DWLS (97.1 FM), broadcasting as Barangay LS 97.1, is a radio station owned and operated by GMA Network. It serves as the flagship station of Barangay FM. The station's studio is located at the GMA Network Annex Building, EDSA cor. GMA Network Dr., Diliman, Quezon City, and its transmitter is located at GMA Tower of Power, Brgy. Culiat, Tandang Sora, Quezon City.

Barangay LS was recognized as the #1 FM radio station in Metro Manila, according to the Nielsen Radio Audience Measurement survey conducted in the month of May 2017.

History

1955–1986: DZXX/DWXX
It first aired in June 1955, when "Uncle Bob" Stewart opened DZXX-AM 890 kHz station under the control of the Republic Broadcasting System (RBS).
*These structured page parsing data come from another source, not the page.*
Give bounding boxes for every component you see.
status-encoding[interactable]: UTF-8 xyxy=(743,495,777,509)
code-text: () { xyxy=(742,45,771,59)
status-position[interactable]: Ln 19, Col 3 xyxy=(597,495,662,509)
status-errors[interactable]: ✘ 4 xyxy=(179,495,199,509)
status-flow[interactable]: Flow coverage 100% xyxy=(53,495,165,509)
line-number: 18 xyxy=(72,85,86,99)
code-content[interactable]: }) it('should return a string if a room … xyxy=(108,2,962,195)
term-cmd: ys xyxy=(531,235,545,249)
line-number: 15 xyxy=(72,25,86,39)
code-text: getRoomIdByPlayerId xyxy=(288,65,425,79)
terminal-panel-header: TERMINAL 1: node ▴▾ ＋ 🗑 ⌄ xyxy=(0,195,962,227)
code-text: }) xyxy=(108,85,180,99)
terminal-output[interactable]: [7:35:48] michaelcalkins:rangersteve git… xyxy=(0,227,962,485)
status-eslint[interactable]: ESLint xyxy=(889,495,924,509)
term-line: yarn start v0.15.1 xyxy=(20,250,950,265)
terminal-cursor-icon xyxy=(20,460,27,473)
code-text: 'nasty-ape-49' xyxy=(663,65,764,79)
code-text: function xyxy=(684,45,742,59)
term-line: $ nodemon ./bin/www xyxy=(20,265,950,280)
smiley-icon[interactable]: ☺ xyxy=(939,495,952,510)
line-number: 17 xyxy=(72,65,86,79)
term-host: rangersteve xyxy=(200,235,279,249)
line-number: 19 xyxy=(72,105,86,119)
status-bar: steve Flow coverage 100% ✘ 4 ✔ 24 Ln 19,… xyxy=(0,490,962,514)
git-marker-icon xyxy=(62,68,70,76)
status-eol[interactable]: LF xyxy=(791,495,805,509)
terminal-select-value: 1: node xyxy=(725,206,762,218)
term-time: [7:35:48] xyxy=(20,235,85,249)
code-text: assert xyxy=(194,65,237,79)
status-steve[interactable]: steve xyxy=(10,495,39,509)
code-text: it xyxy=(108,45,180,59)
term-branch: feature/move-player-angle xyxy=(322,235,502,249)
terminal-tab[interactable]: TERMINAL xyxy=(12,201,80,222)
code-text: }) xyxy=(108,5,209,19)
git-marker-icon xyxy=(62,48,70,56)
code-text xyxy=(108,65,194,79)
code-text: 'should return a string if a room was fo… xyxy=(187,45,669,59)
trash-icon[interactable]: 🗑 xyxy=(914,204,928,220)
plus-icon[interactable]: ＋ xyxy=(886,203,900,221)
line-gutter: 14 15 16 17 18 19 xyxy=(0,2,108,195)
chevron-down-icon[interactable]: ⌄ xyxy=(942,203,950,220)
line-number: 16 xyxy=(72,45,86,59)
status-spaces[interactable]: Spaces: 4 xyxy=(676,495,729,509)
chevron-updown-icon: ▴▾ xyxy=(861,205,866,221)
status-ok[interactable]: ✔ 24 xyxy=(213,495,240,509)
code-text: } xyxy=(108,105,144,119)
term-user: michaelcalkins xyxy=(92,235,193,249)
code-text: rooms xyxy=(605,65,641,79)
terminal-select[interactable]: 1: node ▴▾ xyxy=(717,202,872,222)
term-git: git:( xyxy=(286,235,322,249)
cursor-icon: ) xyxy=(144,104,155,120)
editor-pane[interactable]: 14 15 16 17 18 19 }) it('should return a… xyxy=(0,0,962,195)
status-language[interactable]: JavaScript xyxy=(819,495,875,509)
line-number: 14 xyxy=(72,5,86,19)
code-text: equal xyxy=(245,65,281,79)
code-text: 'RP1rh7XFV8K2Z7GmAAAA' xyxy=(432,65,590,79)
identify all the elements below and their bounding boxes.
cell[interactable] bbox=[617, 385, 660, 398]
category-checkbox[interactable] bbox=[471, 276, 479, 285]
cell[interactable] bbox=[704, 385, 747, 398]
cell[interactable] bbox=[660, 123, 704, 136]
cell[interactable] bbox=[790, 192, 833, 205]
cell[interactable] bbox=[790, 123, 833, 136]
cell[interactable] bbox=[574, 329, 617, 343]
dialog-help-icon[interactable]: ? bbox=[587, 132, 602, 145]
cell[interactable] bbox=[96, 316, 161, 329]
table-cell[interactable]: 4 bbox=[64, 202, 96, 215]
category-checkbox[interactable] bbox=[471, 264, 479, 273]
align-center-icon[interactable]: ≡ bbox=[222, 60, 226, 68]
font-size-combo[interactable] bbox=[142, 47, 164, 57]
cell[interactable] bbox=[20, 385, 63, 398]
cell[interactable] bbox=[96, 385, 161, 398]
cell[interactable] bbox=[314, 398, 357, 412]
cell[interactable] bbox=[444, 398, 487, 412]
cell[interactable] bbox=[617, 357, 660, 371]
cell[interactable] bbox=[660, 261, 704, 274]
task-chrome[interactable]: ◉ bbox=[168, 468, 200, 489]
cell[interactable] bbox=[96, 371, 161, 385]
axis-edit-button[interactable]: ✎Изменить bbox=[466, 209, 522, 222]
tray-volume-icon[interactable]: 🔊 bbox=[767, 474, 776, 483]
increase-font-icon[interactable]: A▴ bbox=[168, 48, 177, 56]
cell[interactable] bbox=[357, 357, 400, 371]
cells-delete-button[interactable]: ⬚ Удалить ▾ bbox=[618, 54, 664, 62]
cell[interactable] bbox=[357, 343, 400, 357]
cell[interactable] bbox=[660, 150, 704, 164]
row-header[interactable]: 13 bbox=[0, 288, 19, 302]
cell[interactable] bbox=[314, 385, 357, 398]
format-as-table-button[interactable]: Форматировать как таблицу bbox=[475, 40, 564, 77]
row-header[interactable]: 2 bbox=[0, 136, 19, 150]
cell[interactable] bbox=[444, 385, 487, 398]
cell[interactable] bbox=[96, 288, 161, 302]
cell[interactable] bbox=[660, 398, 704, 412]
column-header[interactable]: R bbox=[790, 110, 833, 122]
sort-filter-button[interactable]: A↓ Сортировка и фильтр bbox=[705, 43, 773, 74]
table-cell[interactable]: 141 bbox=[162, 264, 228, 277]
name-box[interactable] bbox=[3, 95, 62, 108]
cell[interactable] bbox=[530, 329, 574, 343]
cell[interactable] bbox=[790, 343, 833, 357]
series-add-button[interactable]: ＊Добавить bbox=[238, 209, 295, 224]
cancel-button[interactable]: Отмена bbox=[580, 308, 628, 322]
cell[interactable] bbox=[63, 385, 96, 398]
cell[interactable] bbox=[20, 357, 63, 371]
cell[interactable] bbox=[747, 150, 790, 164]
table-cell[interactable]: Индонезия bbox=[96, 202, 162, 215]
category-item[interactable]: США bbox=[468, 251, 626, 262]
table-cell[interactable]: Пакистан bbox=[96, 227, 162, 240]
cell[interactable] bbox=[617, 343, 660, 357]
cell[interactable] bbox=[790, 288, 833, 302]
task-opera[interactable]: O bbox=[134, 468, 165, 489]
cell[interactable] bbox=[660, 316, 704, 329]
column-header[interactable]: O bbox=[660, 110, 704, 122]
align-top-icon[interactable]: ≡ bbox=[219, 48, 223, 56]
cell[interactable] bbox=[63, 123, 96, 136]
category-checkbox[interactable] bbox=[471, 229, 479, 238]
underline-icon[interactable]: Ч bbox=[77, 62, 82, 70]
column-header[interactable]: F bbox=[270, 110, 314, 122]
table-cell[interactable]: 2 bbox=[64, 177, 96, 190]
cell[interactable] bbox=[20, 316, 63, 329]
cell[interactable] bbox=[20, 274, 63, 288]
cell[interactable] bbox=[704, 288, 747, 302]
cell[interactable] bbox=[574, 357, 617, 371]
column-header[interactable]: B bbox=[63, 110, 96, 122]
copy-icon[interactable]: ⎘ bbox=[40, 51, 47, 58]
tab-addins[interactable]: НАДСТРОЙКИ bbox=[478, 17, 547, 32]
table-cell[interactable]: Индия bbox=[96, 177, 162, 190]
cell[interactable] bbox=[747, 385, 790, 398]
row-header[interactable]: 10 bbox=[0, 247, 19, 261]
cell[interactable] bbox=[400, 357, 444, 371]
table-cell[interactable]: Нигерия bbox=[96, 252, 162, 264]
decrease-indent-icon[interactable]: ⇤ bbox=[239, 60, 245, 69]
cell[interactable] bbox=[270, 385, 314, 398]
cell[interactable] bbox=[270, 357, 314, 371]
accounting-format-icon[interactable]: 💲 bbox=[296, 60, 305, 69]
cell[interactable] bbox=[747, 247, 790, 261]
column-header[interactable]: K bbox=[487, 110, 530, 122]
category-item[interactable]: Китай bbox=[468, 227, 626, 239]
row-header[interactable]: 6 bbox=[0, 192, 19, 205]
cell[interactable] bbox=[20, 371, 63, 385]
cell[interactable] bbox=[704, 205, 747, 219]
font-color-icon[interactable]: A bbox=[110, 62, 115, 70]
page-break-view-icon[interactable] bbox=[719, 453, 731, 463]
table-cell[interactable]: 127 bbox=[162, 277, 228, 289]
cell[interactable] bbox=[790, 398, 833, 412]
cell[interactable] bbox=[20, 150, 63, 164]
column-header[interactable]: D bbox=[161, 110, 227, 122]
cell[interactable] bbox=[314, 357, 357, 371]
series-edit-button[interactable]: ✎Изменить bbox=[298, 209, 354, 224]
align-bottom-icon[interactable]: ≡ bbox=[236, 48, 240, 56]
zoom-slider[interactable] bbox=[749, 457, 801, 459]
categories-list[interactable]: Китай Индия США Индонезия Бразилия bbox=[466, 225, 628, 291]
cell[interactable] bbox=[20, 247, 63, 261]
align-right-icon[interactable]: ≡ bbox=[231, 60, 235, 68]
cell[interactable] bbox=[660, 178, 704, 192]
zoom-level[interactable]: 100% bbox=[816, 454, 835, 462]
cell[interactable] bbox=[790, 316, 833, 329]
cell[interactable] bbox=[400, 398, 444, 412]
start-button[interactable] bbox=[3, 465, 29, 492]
DZXX made history as the first pop music station in the country using the AM format, playing both local and international pop music of that era. In 1972, DZXX temporarily shut down due to Martial Law, later it was revived under the label DZXX/DWXX 1000 (Double X) when Hypersonic Broadcasting Corporation owned this station. In 1978, its frequency changed to 1026 kHz (based on GE75). In 1986, NBC acquired and renamed its station to DZAM-AM.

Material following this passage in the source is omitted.